__YOUR OBJECTIVE__:
Reproduce the data exactly; no word may be added or dropped.
*** Opening RECORDS FOR THIS EXERCISE ***
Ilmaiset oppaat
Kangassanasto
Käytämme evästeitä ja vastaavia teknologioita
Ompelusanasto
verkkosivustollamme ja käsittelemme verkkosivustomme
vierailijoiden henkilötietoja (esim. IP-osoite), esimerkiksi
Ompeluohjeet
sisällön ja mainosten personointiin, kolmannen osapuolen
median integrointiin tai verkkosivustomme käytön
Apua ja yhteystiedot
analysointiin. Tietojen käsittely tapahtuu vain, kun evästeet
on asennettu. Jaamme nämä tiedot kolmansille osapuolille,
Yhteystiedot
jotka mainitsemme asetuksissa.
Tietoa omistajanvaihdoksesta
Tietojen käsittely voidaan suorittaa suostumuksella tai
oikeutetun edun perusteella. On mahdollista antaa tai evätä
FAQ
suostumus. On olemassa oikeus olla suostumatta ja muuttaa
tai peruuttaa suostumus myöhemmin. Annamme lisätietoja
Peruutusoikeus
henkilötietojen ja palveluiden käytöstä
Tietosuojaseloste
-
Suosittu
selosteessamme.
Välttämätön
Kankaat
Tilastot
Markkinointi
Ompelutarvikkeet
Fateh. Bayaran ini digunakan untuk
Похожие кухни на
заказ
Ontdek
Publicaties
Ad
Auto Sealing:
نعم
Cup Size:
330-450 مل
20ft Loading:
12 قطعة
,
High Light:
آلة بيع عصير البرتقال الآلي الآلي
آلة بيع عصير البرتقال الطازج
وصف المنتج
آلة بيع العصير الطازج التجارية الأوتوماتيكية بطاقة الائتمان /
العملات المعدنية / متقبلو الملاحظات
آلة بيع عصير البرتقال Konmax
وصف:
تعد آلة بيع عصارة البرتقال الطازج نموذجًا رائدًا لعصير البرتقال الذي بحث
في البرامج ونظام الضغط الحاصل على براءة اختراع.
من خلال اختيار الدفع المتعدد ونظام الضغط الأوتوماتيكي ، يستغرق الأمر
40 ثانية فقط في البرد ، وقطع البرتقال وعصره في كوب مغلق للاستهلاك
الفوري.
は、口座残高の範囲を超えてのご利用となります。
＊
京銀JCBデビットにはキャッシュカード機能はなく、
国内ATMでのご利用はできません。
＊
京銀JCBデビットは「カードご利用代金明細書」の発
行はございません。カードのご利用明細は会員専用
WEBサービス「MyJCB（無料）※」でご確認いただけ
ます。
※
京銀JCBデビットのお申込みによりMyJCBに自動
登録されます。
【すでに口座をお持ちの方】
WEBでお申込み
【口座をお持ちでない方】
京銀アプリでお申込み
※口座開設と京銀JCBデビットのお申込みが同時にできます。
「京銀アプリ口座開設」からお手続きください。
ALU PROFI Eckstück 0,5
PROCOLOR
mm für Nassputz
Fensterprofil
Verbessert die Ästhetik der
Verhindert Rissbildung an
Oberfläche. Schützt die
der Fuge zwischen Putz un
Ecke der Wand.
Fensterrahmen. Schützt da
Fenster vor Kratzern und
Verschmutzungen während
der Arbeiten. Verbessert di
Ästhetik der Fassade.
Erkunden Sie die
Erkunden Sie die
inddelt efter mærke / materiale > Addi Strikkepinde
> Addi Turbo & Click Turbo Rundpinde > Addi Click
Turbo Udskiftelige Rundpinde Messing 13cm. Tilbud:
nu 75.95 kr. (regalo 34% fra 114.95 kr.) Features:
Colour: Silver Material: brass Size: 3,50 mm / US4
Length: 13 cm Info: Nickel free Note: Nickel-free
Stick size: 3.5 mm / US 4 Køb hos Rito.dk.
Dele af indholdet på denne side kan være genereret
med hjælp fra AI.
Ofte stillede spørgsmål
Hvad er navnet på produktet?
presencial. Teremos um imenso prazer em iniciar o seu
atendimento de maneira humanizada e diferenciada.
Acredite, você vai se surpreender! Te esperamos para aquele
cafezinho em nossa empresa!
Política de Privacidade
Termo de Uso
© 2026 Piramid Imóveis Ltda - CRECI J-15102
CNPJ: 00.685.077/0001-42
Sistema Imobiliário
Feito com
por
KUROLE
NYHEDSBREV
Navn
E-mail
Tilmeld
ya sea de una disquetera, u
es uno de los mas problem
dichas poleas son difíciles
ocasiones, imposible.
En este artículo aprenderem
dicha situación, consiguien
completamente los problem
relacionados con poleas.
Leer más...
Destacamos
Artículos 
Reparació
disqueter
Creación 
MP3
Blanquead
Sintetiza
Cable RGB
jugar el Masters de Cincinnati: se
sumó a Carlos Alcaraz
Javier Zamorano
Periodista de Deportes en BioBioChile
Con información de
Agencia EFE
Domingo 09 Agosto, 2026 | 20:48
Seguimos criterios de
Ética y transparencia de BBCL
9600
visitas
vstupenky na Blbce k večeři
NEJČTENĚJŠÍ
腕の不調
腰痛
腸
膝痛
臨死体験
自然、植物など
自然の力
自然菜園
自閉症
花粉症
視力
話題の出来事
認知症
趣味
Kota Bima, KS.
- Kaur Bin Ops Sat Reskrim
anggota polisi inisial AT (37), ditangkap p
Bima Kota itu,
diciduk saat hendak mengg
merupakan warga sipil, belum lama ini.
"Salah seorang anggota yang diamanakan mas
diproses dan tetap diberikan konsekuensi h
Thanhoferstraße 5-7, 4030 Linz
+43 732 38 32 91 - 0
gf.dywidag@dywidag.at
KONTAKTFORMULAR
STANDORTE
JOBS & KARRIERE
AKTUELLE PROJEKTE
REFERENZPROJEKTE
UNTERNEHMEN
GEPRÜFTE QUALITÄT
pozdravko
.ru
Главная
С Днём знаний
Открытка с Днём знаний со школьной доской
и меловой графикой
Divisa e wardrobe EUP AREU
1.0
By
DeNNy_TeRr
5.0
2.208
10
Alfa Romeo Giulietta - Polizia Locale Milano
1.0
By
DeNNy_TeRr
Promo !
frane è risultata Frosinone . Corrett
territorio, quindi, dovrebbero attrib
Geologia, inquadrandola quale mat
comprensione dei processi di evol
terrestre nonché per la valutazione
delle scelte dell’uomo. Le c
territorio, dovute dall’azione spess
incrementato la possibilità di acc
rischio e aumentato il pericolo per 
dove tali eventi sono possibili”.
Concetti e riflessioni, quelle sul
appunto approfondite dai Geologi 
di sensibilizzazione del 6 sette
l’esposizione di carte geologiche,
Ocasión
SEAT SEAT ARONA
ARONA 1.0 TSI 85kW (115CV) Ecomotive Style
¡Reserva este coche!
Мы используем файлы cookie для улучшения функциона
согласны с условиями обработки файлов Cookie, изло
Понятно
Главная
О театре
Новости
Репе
*** Closing RECORDS FOR THIS EXERCISE ***
__WRITTEN RESPONSE__:
Ilmaiset oppaat
Kangassanasto
Käytämme evästeitä ja vastaavia teknologioita
Ompelusanasto
verkkosivustollamme ja käsittelemme verkkosivustomme
vierailijoiden henkilötietoja (esim. IP-osoite), esimerkiksi
Ompeluohjeet
sisällön ja mainosten personointiin, kolmannen osapuolen
median integrointiin tai verkkosivustomme käytön
Apua ja yhteystiedot
analysointiin. Tietojen käsittely tapahtuu vain, kun evästeet
on asennettu. Jaamme nämä tiedot kolmansille osapuolille,
Yhteystiedot
jotka mainitsemme asetuksissa.
Tietoa omistajanvaihdoksesta
Tietojen käsittely voidaan suorittaa suostumuksella tai
oikeutetun edun perusteella. On mahdollista antaa tai evätä
FAQ
suostumus. On olemassa oikeus olla suostumatta ja muuttaa
tai peruuttaa suostumus myöhemmin. Annamme lisätietoja
Peruutusoikeus
henkilötietojen ja palveluiden käytöstä
Tietosuojaseloste
-
Suosittu
selosteessamme.
Välttämätön
Kankaat
Tilastot
Markkinointi
Ompelutarvikkeet
Fateh. Bayaran ini digunakan untuk
Похожие кухни на
заказ
Ontdek
Publicaties
Ad
Auto Sealing:
نعم
Cup Size:
330-450 مل
20ft Loading:
12 قطعة
,
High Light:
آلة بيع عصير البرتقال الآلي الآلي
آلة بيع عصير البرتقال الطازج
وصف المنتج
آلة بيع العصير الطازج التجارية الأوتوماتيكية بطاقة الائتمان /
العملات المعدنية / متقبلو الملاحظات
آلة بيع عصير البرتقال Konmax
وصف:
تعد آلة بيع عصارة البرتقال الطازج نموذجًا رائدًا لعصير البرتقال الذي بحث
في البرامج ونظام الضغط الحاصل على براءة اختراع.
من خلال اختيار الدفع المتعدد ونظام الضغط الأوتوماتيكي ، يستغرق الأمر
40 ثانية فقط في البرد ، وقطع البرتقال وعصره في كوب مغلق للاستهلاك
الفوري.
は、口座残高の範囲を超えてのご利用となります。
＊
京銀JCBデビットにはキャッシュカード機能はなく、
国内ATMでのご利用はできません。
＊
京銀JCBデビットは「カードご利用代金明細書」の発
行はございません。カードのご利用明細は会員専用
WEBサービス「MyJCB（無料）※」でご確認いただけ
ます。
※
京銀JCBデビットのお申込みによりMyJCBに自動
登録されます。
【すでに口座をお持ちの方】
WEBでお申込み
【口座をお持ちでない方】
京銀アプリでお申込み
※口座開設と京銀JCBデビットのお申込みが同時にできます。
「京銀アプリ口座開設」からお手続きください。
ALU PROFI Eckstück 0,5
PROCOLOR
mm für Nassputz
Fensterprofil
Verbessert die Ästhetik der
Verhindert Rissbildung an
Oberfläche. Schützt die
der Fuge zwischen Putz un
Ecke der Wand.
Fensterrahmen. Schützt da
Fenster vor Kratzern und
Verschmutzungen während
der Arbeiten. Verbessert di
Ästhetik der Fassade.
Erkunden Sie die
Erkunden Sie die
inddelt efter mærke / materiale > Addi Strikkepinde
> Addi Turbo & Click Turbo Rundpinde > Addi Click
Turbo Udskiftelige Rundpinde Messing 13cm. Tilbud:
nu 75.95 kr. (regalo 34% fra 114.95 kr.) Features:
Colour: Silver Material: brass Size: 3,50 mm / US4
Length: 13 cm Info: Nickel free Note: Nickel-free
Stick size: 3.5 mm / US 4 Køb hos Rito.dk.
Dele af indholdet på denne side kan være genereret
med hjælp fra AI.
Ofte stillede spørgsmål
Hvad er navnet på produktet?
presencial. Teremos um imenso prazer em iniciar o seu
atendimento de maneira humanizada e diferenciada.
Acredite, você vai se surpreender! Te esperamos para aquele
cafezinho em nossa empresa!
Política de Privacidade
Termo de Uso
© 2026 Piramid Imóveis Ltda - CRECI J-15102
CNPJ: 00.685.077/0001-42
Sistema Imobiliário
Feito com
por
KUROLE
NYHEDSBREV
Navn
E-mail
Tilmeld
ya sea de una disquetera, u
es uno de los mas problem
dichas poleas son difíciles
ocasiones, imposible.
En este artículo aprenderem
dicha situación, consiguien
completamente los problem
relacionados con poleas.
Leer más...
Destacamos
Artículos 
Reparació
disqueter
Creación 
MP3
Blanquead
Sintetiza
Cable RGB
jugar el Masters de Cincinnati: se
sumó a Carlos Alcaraz
Javier Zamorano
Periodista de Deportes en BioBioChile
Con información de
Agencia EFE
Domingo 09 Agosto, 2026 | 20:48
Seguimos criterios de
Ética y transparencia de BBCL
9600
visitas
vstupenky na Blbce k večeři
NEJČTENĚJŠÍ
腕の不調
腰痛
腸
膝痛
臨死体験
自然、植物など
自然の力
自然菜園
自閉症
花粉症
視力
話題の出来事
認知症
趣味
Kota Bima, KS.
- Kaur Bin Ops Sat Reskrim
anggota polisi inisial AT (37), ditangkap p
Bima Kota itu,
diciduk saat hendak mengg
merupakan warga sipil, belum lama ini.
"Salah seorang anggota yang diamanakan mas
diproses dan tetap diberikan konsekuensi h
Thanhoferstraße 5-7, 4030 Linz
+43 732 38 32 91 - 0
gf.dywidag@dywidag.at
KONTAKTFORMULAR
STANDORTE
JOBS & KARRIERE
AKTUELLE PROJEKTE
REFERENZPROJEKTE
UNTERNEHMEN
GEPRÜFTE QUALITÄT
pozdravko
.ru
Главная
С Днём знаний
Открытка с Днём знаний со школьной доской
и меловой графикой
Divisa e wardrobe EUP AREU
1.0
By
DeNNy_TeRr
5.0
2.208
10
Alfa Romeo Giulietta - Polizia Locale Milano
1.0
By
DeNNy_TeRr
Promo !
frane è risultata Frosinone . Corrett
territorio, quindi, dovrebbero attrib
Geologia, inquadrandola quale mat
comprensione dei processi di evol
terrestre nonché per la valutazione
delle scelte dell’uomo. Le c
territorio, dovute dall’azione spess
incrementato la possibilità di acc
rischio e aumentato il pericolo per 
dove tali eventi sono possibili”.
Concetti e riflessioni, quelle sul
appunto approfondite dai Geologi 
di sensibilizzazione del 6 sette
l’esposizione di carte geologiche,
Ocasión
SEAT SEAT ARONA
ARONA 1.0 TSI 85kW (115CV) Ecomotive Style
¡Reserva este coche!
Мы используем файлы cookie для улучшения функциона
согласны с условиями обработки файлов Cookie, изло
Понятно
Главная
О театре
Новости
Репе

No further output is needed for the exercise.